What is being asked → Taking the records below, count the lines in which "sesión" appears and supply only the count.

***** Data *****

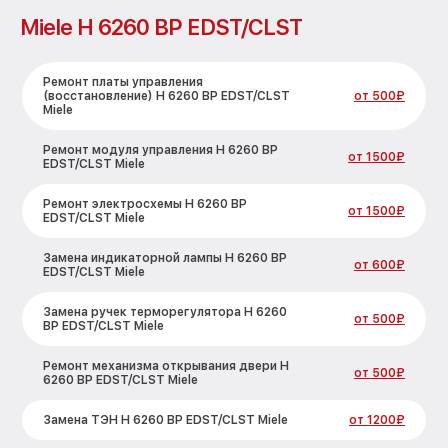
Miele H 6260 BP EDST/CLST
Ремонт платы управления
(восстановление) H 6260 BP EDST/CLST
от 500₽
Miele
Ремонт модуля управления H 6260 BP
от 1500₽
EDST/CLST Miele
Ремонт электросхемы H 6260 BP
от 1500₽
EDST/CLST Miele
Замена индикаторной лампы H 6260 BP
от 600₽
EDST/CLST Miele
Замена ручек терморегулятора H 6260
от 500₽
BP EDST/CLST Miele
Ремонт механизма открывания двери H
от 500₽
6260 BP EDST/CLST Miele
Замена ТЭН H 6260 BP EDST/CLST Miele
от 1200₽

*****
***** Data *****

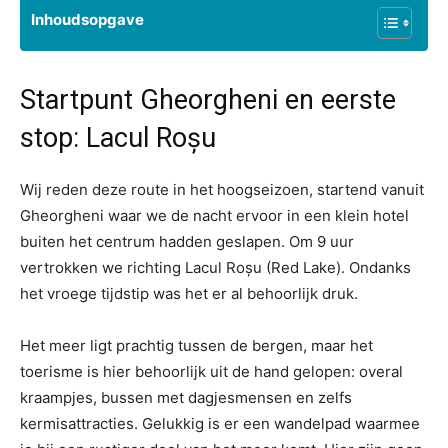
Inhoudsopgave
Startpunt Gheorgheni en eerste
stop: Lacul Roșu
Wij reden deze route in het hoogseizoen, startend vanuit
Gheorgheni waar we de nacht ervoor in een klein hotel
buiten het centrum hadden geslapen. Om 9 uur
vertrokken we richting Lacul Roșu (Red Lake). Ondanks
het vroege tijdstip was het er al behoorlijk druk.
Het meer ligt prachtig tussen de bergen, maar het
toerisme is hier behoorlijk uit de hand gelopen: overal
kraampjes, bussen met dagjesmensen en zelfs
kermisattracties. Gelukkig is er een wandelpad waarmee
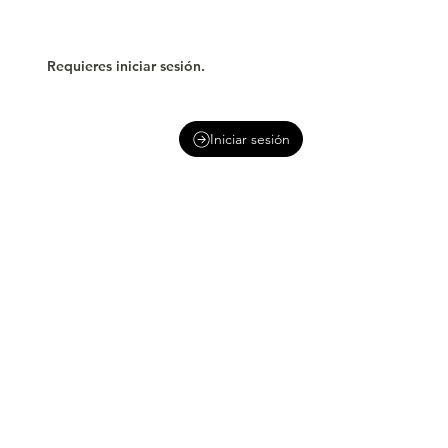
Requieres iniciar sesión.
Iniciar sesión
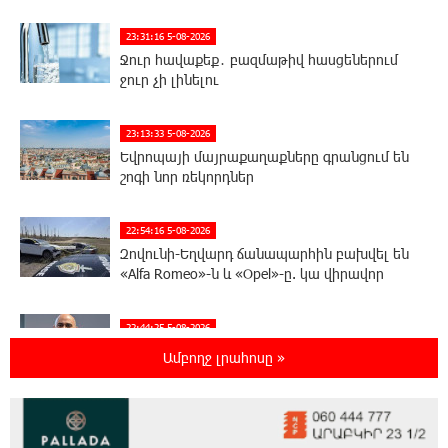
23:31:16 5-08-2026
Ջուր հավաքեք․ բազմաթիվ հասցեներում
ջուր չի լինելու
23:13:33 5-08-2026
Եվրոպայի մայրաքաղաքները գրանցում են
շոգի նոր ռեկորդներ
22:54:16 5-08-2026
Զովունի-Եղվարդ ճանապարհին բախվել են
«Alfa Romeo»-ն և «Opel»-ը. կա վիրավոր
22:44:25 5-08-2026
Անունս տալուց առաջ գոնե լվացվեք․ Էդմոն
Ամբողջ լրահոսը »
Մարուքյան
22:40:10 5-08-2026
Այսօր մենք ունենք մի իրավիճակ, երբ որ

*****

Written solution → 2